### Problem
Pull out every line below that holds the word "Browse".

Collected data

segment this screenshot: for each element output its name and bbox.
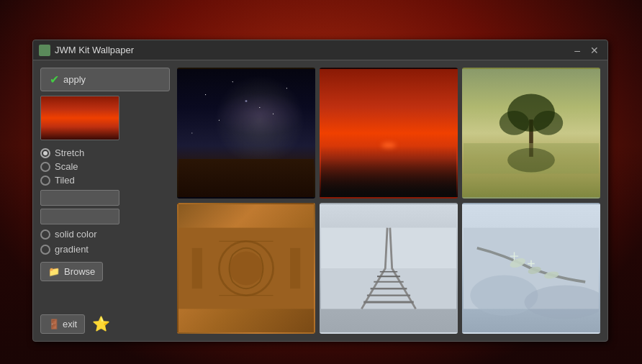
mayan-content <box>178 204 314 332</box>
stretch-option[interactable]: Stretch <box>40 147 170 158</box>
color-inputs <box>40 190 170 224</box>
folder-icon: 📁 <box>48 266 60 277</box>
milkyway-content <box>178 69 314 197</box>
exit-button[interactable]: 🚪 exit <box>40 314 85 334</box>
svg-point-3 <box>533 111 563 135</box>
tiled-radio[interactable] <box>40 176 50 186</box>
railroad-content <box>321 204 456 332</box>
mayan-svg <box>178 204 314 332</box>
milkyway-ground <box>178 159 314 197</box>
svg-rect-15 <box>321 228 456 268</box>
titlebar-left: JWM Kit Wallpaper <box>39 45 134 56</box>
browse-label: Browse <box>64 266 95 277</box>
solid-color-radio[interactable] <box>40 229 50 240</box>
gradient-radio[interactable] <box>40 245 50 255</box>
bottom-buttons: 🚪 exit ⭐ <box>40 314 170 334</box>
scale-radio[interactable] <box>40 162 50 172</box>
apply-button[interactable]: ✔ apply <box>40 68 170 91</box>
svg-point-6 <box>507 148 555 173</box>
scale-option[interactable]: Scale <box>40 161 170 172</box>
exit-icon: 🚪 <box>48 319 60 329</box>
tiled-label: Tiled <box>55 175 75 186</box>
app-icon <box>39 45 50 56</box>
stretch-label: Stretch <box>55 147 84 158</box>
scale-label: Scale <box>55 161 78 172</box>
content-area: ✔ apply Stretch Scale Tiled <box>33 60 607 341</box>
apply-label: apply <box>63 74 86 85</box>
exit-label: exit <box>63 319 77 329</box>
star-button[interactable]: ⭐ <box>91 314 112 334</box>
wallpaper-thumb-milkyway[interactable] <box>177 68 315 199</box>
gradient-row: gradient <box>40 244 170 255</box>
sunset-horizon <box>321 146 456 197</box>
window-title: JWM Kit Wallpaper <box>55 45 134 55</box>
mode-radio-group: Stretch Scale Tiled <box>40 147 170 186</box>
tiled-option[interactable]: Tiled <box>40 175 170 186</box>
wallpaper-grid <box>177 68 600 334</box>
main-window: JWM Kit Wallpaper – ✕ ✔ apply Stretch <box>32 40 608 342</box>
check-icon: ✔ <box>50 73 59 86</box>
frost-svg <box>464 204 599 332</box>
minimize-button[interactable]: – <box>571 44 583 57</box>
wallpaper-thumb-railroad[interactable] <box>320 203 458 334</box>
titlebar-controls: – ✕ <box>571 44 602 57</box>
stretch-radio[interactable] <box>40 148 50 158</box>
frost-content <box>464 204 599 332</box>
wallpaper-thumb-tree[interactable] <box>462 68 600 199</box>
left-panel: ✔ apply Stretch Scale Tiled <box>40 68 170 334</box>
titlebar: JWM Kit Wallpaper – ✕ <box>33 40 607 60</box>
tree-content <box>464 69 599 197</box>
close-button[interactable]: ✕ <box>587 44 602 57</box>
wallpaper-thumb-mayan[interactable] <box>177 203 315 334</box>
svg-rect-12 <box>192 248 202 288</box>
wallpaper-thumb-frost[interactable] <box>462 203 600 334</box>
preview-thumbnail <box>40 96 119 140</box>
browse-button[interactable]: 📁 Browse <box>40 262 103 281</box>
sunset-content <box>321 69 456 197</box>
railroad-svg <box>321 204 456 332</box>
solid-color-label: solid color <box>55 229 97 240</box>
solid-color-row: solid color <box>40 229 170 240</box>
svg-point-9 <box>230 252 263 286</box>
wallpaper-thumb-sunset[interactable] <box>320 68 458 199</box>
color-input-2[interactable] <box>40 209 119 224</box>
tree-svg <box>464 69 599 197</box>
svg-rect-13 <box>290 248 300 288</box>
gradient-label: gradient <box>55 244 89 255</box>
color-input-1[interactable] <box>40 190 119 206</box>
svg-point-23 <box>470 275 538 315</box>
svg-point-2 <box>499 111 529 135</box>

### Answer to this task
browse-label: Browse <box>64 266 95 277</box>
browse-button[interactable]: 📁 Browse <box>40 262 103 281</box>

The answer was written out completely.